**WHAT TO DO**:
Using the data below, copy every line that contains the word "appointment".

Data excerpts
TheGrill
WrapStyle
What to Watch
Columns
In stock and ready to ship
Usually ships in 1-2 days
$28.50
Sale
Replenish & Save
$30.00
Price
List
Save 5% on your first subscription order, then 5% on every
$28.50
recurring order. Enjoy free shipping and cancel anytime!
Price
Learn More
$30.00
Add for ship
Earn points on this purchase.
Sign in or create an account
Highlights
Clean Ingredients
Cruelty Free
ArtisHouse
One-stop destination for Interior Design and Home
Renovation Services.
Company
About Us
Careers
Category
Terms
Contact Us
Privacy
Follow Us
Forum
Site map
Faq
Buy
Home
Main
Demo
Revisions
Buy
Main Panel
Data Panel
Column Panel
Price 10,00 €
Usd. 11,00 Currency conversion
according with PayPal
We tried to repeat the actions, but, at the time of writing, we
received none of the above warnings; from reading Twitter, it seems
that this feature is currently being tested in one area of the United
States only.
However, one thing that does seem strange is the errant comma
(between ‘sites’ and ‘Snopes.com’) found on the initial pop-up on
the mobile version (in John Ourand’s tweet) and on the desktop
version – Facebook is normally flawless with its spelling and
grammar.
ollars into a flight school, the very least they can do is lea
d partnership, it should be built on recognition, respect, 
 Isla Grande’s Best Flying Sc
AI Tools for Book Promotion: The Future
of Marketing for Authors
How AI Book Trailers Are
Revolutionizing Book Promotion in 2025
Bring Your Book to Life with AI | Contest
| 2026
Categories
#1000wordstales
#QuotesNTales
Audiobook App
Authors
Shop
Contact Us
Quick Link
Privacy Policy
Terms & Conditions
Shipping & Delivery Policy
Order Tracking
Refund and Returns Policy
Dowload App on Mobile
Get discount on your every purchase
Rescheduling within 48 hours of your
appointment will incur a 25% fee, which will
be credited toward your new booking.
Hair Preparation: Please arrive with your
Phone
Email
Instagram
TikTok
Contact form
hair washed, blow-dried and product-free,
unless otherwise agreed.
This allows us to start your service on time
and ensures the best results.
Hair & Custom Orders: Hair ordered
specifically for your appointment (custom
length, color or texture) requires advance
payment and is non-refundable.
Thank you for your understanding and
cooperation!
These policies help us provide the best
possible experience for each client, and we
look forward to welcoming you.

--

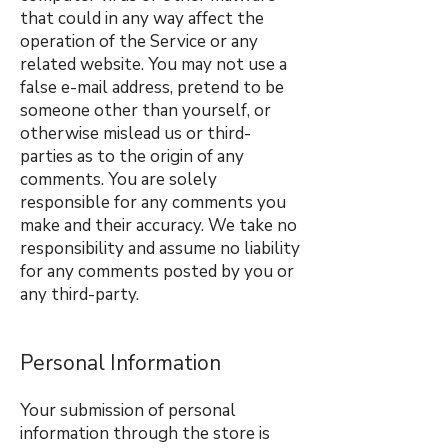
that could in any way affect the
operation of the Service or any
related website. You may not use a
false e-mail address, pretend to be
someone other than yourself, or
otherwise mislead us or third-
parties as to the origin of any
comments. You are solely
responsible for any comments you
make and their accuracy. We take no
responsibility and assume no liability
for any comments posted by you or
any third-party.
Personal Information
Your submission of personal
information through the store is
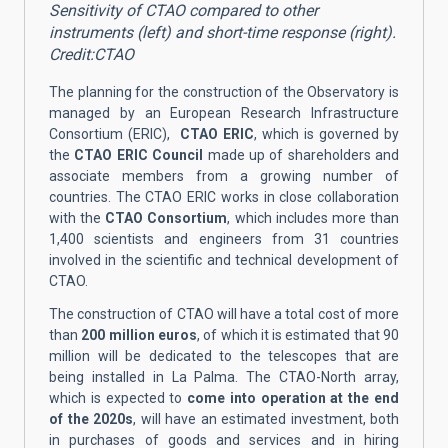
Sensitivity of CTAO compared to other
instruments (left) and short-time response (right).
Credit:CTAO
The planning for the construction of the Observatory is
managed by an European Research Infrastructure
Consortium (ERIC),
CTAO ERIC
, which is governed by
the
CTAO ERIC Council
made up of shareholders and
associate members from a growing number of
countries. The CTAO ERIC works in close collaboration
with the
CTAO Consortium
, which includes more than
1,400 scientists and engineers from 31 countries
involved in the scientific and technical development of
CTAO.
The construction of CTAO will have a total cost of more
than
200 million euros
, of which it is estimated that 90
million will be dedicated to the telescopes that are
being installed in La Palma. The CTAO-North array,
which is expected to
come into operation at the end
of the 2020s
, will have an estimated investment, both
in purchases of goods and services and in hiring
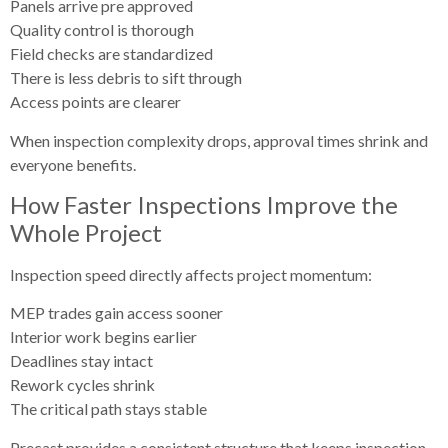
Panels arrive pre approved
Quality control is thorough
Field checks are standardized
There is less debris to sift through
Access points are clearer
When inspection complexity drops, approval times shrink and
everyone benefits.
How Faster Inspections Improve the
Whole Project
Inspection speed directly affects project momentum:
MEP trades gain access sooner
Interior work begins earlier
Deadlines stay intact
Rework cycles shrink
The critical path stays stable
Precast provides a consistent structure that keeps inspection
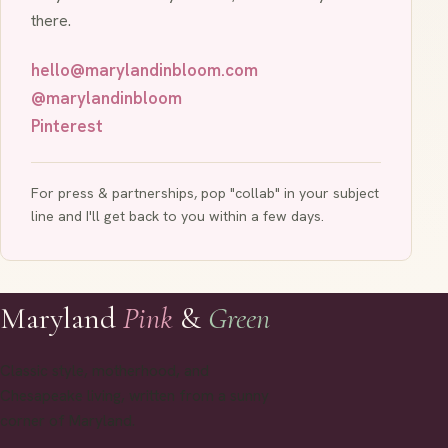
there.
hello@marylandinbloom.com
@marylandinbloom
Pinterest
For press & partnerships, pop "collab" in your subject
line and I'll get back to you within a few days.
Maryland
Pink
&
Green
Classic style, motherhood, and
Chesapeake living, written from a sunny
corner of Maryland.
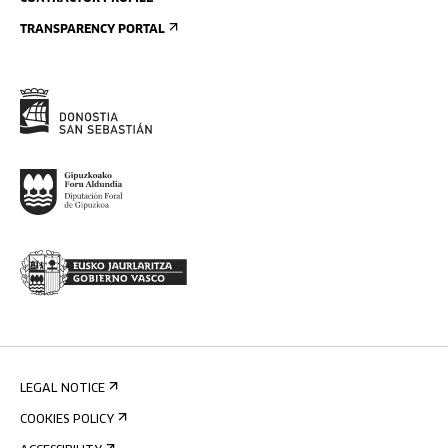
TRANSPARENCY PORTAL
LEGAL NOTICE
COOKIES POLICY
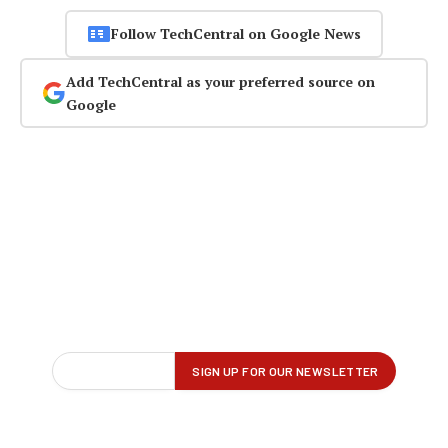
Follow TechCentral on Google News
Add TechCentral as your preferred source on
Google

**EXPECTED ANSWER**:
appointment will incur a 25% fee, which will
specifically for your appointment (custom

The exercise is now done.